Il divieto dei sacchetti di plastica in tutto il mondo

L’Australia del Sud si annovera fra un numero sempre maggiore di paesi che limitano l’uso dei sacchetti di plastica o che hanno intenzione di farlo:

AFRICA: il Ruanda e l’Eritrea hanno completamente abolito i sacchetti, così come la Somalilandia, una regione autonoma della Somalia. Il Sud Africa, l’Uganda e il Kenya dispongono di regole in merito allo spessore e anche l’Etiopia, il Ghana, il Lesotho e la Tanzania stanno considerando di implementare misure simili.

BANGLADESH: la prima grande nazione ad abolire i sacchetti nel 2002. Il Bangladesh ritenne che i responsabili delle fognature bloccate furono i milioni di sacchetti gettati che contribuirono anche alle alluvioni che sommersero la maggior parte del paese nel 1988.

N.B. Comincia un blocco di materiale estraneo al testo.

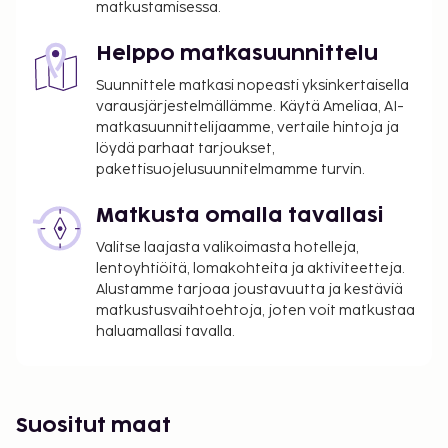
matkustamisessa.
Helppo matkasuunnittelu
Suunnittele matkasi nopeasti yksinkertaisella
varausjärjestelmällämme. Käytä Ameliaa, AI-
matkasuunnittelijaamme, vertaile hintoja ja
löydä parhaat tarjoukset,
pakettisuojelusuunnitelmamme turvin.
Matkusta omalla tavallasi
Valitse laajasta valikoimasta hotelleja,
lentoyhtiöitä, lomakohteita ja aktiviteetteja.
Alustamme tarjoaa joustavuutta ja kestäviä
matkustusvaihtoehtoja, joten voit matkustaa
haluamallasi tavalla.
Suositut maat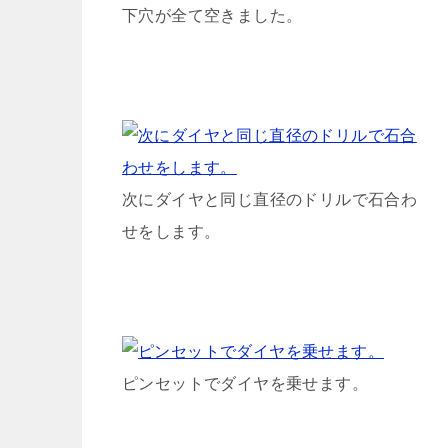
下穴が全て空きました。
次にダイヤと同じ直径のドリルで石合わ
せをします。
ピンセットでダイヤを乗せます。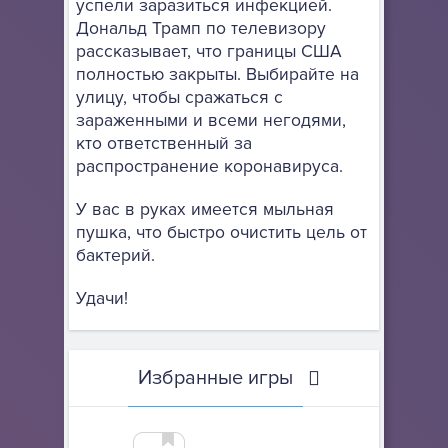
успели заразиться инфекцией.
Дональд Трамп по телевизору
рассказывает, что границы США
полностью закрыты. Выбирайте на
улицу, чтобы сражаться с
зараженными и всеми негодями,
кто ответственный за
распространение коронавируса.
У вас в руках имеется мыльная
пушка, что быстро очистить цель от
бактерий.
Удачи!
Избранные игры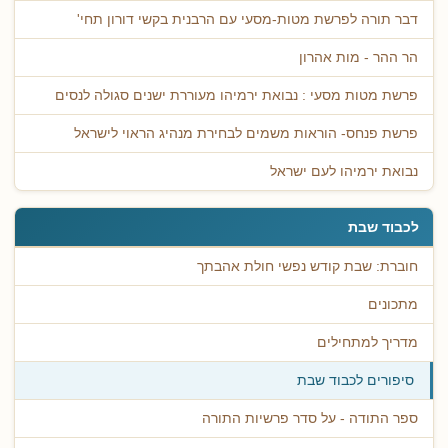
דבר תורה לפרשת מטות-מסעי עם הרבנית בקשי דורון תחי'
הר ההר - מות אהרון
פרשת מטות מסעי : נבואת ירמיהו מעוררת ישנים סגולה לנסים
פרשת פנחס- הוראות משמים לבחירת מנהיג הראוי לישראל
נבואת ירמיהו לעם ישראל
לכבוד שבת
חוברת: שבת קודש נפשי חולת אהבתך
מתכונים
מדריך למתחילים
סיפורים לכבוד שבת
ספר התודה - על סדר פרשיות התורה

BHUTAN: l’isolata nazione dell’Himalaya ha vietato i sacchetti di plastica, la pubblicità in strada e il tabacco nel 2007, in quanto parte della propria politica atta a promuovere “la Felicità Nazionale Lorda”.

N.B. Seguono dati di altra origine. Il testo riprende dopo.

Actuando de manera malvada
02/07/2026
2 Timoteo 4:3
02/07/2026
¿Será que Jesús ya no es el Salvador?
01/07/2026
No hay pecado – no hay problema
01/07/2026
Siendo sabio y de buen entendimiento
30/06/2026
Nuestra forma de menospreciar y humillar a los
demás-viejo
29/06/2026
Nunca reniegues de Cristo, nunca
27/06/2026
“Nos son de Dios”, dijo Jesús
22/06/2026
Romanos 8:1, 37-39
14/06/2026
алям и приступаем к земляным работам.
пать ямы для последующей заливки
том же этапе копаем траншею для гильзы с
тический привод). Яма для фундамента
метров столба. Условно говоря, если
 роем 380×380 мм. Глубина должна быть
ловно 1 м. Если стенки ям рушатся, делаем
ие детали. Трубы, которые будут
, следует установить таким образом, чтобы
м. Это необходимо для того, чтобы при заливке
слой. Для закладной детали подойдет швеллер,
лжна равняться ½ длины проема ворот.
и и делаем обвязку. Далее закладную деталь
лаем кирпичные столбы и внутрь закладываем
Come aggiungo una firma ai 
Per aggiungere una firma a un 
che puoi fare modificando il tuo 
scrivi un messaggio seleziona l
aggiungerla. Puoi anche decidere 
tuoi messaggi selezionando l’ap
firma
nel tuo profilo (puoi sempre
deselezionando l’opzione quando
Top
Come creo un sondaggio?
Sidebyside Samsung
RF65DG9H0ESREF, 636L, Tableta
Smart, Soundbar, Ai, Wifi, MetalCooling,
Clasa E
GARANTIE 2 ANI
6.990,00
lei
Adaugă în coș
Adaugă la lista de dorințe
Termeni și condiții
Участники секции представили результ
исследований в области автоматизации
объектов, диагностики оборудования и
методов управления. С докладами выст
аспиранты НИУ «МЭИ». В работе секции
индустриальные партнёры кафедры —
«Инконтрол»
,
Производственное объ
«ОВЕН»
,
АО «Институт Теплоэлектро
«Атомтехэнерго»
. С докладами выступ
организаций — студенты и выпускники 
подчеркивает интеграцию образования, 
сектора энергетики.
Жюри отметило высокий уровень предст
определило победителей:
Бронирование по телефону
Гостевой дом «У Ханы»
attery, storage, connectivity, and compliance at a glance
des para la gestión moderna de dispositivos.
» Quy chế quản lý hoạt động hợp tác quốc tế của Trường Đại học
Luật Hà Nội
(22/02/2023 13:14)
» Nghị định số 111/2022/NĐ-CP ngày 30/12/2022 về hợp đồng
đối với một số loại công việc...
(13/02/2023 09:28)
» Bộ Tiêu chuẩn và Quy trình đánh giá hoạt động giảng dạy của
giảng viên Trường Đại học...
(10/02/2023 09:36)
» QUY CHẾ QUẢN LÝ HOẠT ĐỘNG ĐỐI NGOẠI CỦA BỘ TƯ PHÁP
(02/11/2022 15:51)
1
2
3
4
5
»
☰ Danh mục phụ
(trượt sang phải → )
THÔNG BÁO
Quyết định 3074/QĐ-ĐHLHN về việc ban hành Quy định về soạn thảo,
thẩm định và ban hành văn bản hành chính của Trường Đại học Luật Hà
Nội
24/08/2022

CINA: "il divieto di vendere sacchetti di plastica ultra-leggeri che verrà messo in atto dal 1° giugno ridurrà l’inquinamento e salverà preziose risorse petrolifere", ha affermato il Consiglio di Stato, o Gabinetto. Nel maggio 2007 Hong Kong ha proposto una tassa di 50 centesimi sui sacchetti di plastica ‘a carico di coloro che inquinano’.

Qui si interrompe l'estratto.